The European Union's trade chief said on Thursday that the bloc would check to see whether a major trade deal struck by the United States and China is compliant with global rules.
On Wednesday, Washington and Beijing scaled back their 18-month trade row that has hit global economic growth by signing an initial agreement under which China will boost purchases of US goods and services by $200 billion over two years in exchange for the rolling back of some US tariffs.
"The devil is in the detail," EU Trade Commissioner Phil Hogan told a conference in London, speaking by videolink from Washington where he is meeting US officials this week. Hogan said the details were, so far, "a bit sketchy".
"They have stepped outside the usual framework for doing deals ... and they are dealing directly on a bilateral basis and we will have to assess whether it is WTO compliant."

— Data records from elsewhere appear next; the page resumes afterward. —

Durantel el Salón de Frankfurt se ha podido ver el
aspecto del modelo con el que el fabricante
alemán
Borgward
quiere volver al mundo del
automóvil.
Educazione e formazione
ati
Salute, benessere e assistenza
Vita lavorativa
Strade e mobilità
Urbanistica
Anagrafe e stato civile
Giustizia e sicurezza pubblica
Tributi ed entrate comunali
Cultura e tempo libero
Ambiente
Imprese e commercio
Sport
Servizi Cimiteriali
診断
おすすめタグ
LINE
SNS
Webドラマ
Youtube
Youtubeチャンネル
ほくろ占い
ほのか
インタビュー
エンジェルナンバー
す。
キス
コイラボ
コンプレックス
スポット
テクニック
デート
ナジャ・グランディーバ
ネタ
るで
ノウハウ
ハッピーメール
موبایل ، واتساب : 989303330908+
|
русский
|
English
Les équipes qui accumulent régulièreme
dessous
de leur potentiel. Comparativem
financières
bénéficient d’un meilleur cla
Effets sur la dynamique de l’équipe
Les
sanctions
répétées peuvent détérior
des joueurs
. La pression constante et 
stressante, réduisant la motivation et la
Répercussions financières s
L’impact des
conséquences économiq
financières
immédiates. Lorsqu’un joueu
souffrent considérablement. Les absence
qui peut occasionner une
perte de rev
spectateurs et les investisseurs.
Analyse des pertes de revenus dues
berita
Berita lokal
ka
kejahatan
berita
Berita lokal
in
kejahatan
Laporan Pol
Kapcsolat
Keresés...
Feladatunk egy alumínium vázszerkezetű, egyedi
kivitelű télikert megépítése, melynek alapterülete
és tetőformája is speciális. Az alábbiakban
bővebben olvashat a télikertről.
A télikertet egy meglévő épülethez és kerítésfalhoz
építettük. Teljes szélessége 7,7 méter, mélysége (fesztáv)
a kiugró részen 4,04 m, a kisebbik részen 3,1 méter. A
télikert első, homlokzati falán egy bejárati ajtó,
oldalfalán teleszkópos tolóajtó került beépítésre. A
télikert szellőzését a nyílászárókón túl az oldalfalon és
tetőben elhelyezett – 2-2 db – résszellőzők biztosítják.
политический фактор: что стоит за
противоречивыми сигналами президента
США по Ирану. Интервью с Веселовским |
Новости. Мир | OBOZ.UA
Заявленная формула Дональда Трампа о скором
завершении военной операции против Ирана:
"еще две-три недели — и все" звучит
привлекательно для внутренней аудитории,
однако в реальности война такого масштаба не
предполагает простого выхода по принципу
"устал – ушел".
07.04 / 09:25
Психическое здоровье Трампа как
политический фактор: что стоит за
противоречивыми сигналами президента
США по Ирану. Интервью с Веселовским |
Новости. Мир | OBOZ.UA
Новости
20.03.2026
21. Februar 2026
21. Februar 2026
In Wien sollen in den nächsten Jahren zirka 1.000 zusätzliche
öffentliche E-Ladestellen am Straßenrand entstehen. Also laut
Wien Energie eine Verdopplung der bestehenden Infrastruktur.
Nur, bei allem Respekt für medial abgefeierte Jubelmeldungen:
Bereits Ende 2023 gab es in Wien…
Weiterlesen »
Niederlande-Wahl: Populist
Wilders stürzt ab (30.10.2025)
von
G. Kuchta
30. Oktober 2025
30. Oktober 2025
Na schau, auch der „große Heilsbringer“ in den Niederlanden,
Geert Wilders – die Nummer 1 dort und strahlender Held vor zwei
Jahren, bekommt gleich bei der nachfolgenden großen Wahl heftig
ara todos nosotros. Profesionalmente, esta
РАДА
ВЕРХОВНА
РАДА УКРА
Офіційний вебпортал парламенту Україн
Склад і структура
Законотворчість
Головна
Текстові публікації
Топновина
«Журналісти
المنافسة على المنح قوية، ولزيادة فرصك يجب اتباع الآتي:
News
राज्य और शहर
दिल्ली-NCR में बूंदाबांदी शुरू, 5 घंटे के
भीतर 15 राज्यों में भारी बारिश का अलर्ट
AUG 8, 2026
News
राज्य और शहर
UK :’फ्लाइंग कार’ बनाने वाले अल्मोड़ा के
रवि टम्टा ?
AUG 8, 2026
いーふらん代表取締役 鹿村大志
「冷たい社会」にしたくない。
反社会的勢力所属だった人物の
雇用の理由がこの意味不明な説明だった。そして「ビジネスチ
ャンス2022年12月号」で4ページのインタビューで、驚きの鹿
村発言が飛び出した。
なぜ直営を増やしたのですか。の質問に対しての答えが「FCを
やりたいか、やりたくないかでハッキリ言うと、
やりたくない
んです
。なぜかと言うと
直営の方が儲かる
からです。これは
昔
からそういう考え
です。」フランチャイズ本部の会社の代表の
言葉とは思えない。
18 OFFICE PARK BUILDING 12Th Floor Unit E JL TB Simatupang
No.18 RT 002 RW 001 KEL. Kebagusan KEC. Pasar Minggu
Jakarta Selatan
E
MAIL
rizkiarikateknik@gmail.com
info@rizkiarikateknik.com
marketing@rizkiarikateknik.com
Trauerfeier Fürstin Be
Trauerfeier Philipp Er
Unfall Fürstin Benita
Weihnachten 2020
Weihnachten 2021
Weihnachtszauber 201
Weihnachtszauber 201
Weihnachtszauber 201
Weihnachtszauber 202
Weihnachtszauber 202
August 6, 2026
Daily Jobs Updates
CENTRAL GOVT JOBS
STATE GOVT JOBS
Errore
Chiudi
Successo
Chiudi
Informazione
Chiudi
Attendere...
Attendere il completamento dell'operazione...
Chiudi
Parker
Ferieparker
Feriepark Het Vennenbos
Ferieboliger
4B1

Hogan said "structural reforms" in China that the EU and the United States wanted were not addressed in the agreement and the EU wanted to see what was on table in the second phase of negotiations between the United States and China.
Asked about a row between France and the United States over a digital tax which has seen Washington threaten to impose duties of up to 100% on imports of champagne, handbags and other French products worth $2.4 billion, Hogan said he thought eventually a way of implementing a global tax in relation to technology giants such as Amazon and Google would be found.
"At the end of the day I think everybody accepts, including the United States, that there will be a global tax to deal with technology companies - it is a question of how we define that and what criteria we end up with," he said, adding that it might take until 2021 or 2022 for talks to deepen.
On long-delayed reform of the World Trade Organization, Hogan said he expected the United States to move forward only in 2021 after the presidential election in November this year.
He also reiterated comments by EU Commission President Ursula von der Leyen last week who said it will be impossible for Britain to negotiate all aspects of its future relationship with the EU by the end of 2020, the deadline set by Prime Minister Boris Johnson, and both sides would have to prioritise.